Accordingly, it is assumed that the implementation of this model into Serbia’s cooperative legislation would allow for a diversification of capital sources, increase the financial resilience of cooperatives, and strengthen their position within the economy. Starting from the premise that it is the state’s responsibility to create progressive legislation to ensure the development of cooperatives (Vitez, 2010), there is a clear need to design and implement a stimulating legislative framework that will enable the cooperative sector to develop sustainably and to ensure its fair position in the market, equal to that of traditional enterprises.

In this context, current legal provisions should be reconsidered, supplemented, or amended with the following proposed solution, directed at lawmakers as a de lege ferenda proposal.

Therefore, alongside legislative changes, it is necessary to develop institutional support mechanisms and public policies focused on affirming cooperatives as a relevant and competitive form of economic organization in the modern economy.

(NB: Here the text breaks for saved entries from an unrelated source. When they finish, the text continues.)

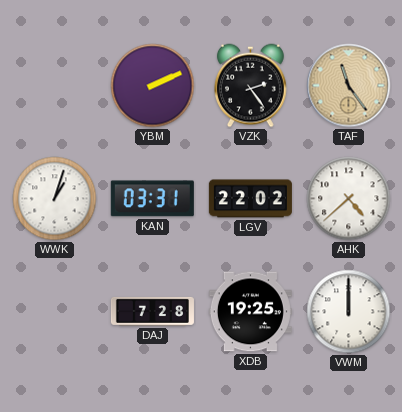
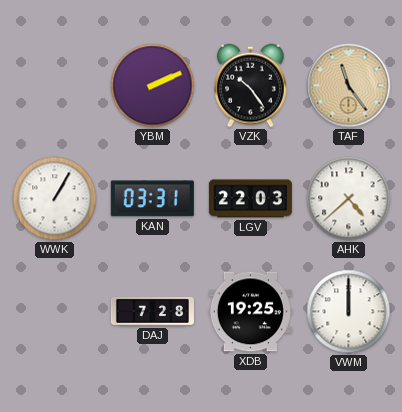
VZK: 2:24 -> 10:24
WWK: 1:03 -> 1:05
LGV: 22:02 -> 22:03
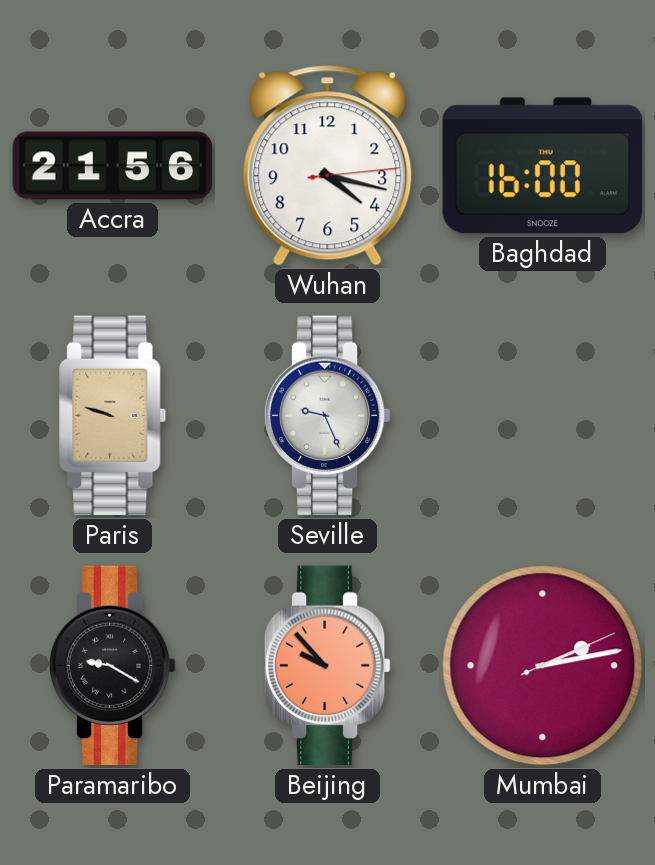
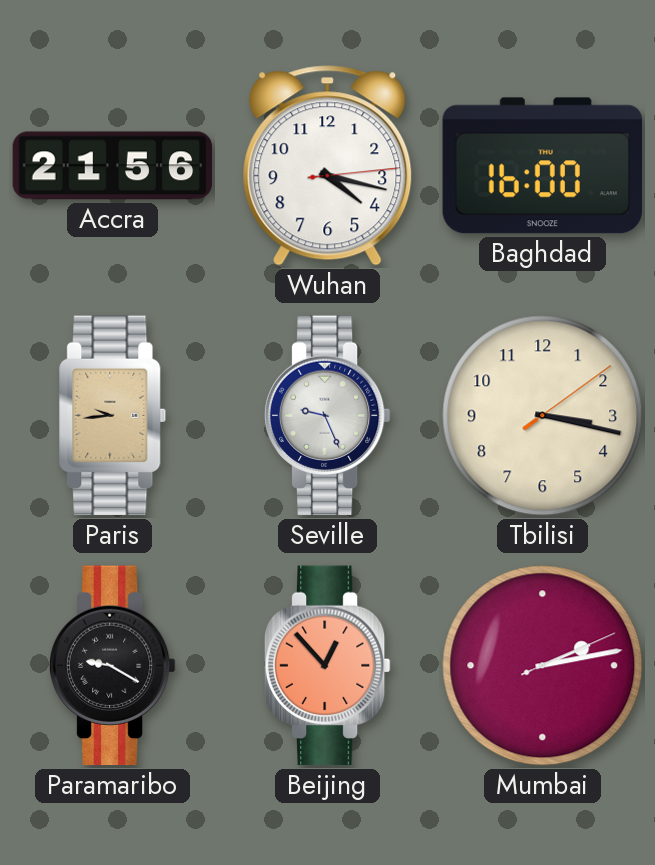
Paris: 9:48 -> 9:44
Tbilisi: none -> 3:17
Beijing: 9:53 -> 12:53
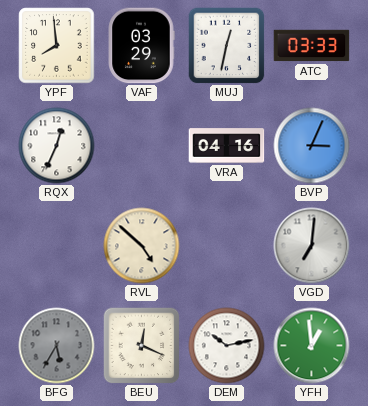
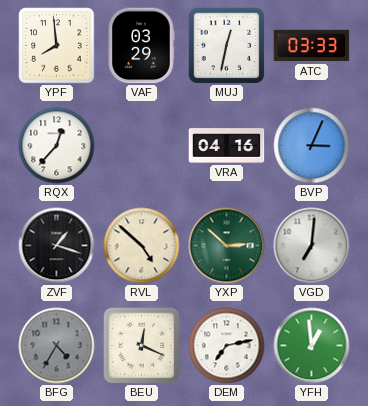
RQX: 12:34 -> 12:37
ZVF: none -> 1:18
YXP: none -> 2:52
BFG: 5:35 -> 4:35
DEM: 10:13 -> 7:13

In this regard, promoting the importance of cooperatives and attracting and encouraging investors or other parties interested in the cooperative’s operations, under the condition of fully respecting the cooperative identity, to participate in forming cooperative capital, would be essential prerequisites for the effective and comprehensive application of the proposed legal solutions.

Conflict of Interest

The author declares no conflict of interest.

Končar Sonja

Univerzitet Privredna akademija u Novom Sadu, Pravni fakultet za privredu i pravosuđe u Novom Sadu; Pravobranilaštvo Grada Novog Sada, Novi Sad, Srbija

FORMIRANJE ZADRUŽNOG KAPITALA – IZAZOVI, PRAVNI OKVIR I PERSPEKTIVE RAZVOJA

APSTRAKT : Zadruga, kao specifičan organizaciono-pravni oblik privrednog subjekta, usmeren pre svega na ostvarivanje zajedničkih aspiracija svojih članova, zauzima značajnu poziciju u savremenim privrednim tokovima i afirmiše se kao relevantan činilac održivog razvoja društvene zajednice. Na globalnom nivou, zadruge se suočavaju sa brojnim i složenim izazovima, među kojima se posebno ističe problem obezbeđivanja adekvatnih finansijskih pretpostavki za njihovo funkcionisanje. U tom kontekstu, formiranje zadružnog kapitala, kao osnovnog finansijskog resursa namenjenog poslovanju, predstavlja jedan od ključnih izazova u pogledu opstanka i daljeg razvoja zadružnog sektora. Iako na dostupnost i stabilnost zadružnog kapitala utiču različiti faktori, legislativna podrška predstavlja ključnu determinantu, budući da usklađenost pravnog okvira sa savremenim privrednim tendencijama i aktuelnim praksama u oblasti formiranja zadružnog kapitala, kao i stepen njegove fleksibilnosti i efikasnosti u primeni u značajnoj meri određuju razvojne potencijale zadruga. Istovremeno, ova činjenica otvara prostor za kritičko razmatranje postojećih zakonodavnih rešenja u predmetnoj oblasti. U radu se najpre, kroz analizu savremenog privrednog ambijenta i značaja formiranja zadružnog kapitala, razmatraju aktuelna rešenja i razvojne perspektive u ovoj oblasti, dok se potom, primenom komparativne metode i upoređivanjem zakonskih okvira Srbije i Hrvatske, kritički sagledava domaća regulativa u segmentu koji se odnosi na formiranje zadružnog kapitala. Cilj istraživanja u ovom radu je: 1) da se ispita da li postojeći model formiranja zadružnog kapitala u pozitivnom zakonodavstvu omogućava konkurentno tržišno pozicioniranje zadruge i doprinosi njenom održivom razvoju, i 2) da se kroz predloge de lege ferenda ponude rešenja za unapređenje zakonodavnog okvira u oblasti finansiranja zadružnog poslovanja, u skladu sa savremenim ekonomskim trendovima.

Kljucne reci : zadruga, zadruzni kapital, komparativna analiza, de lege ferenda.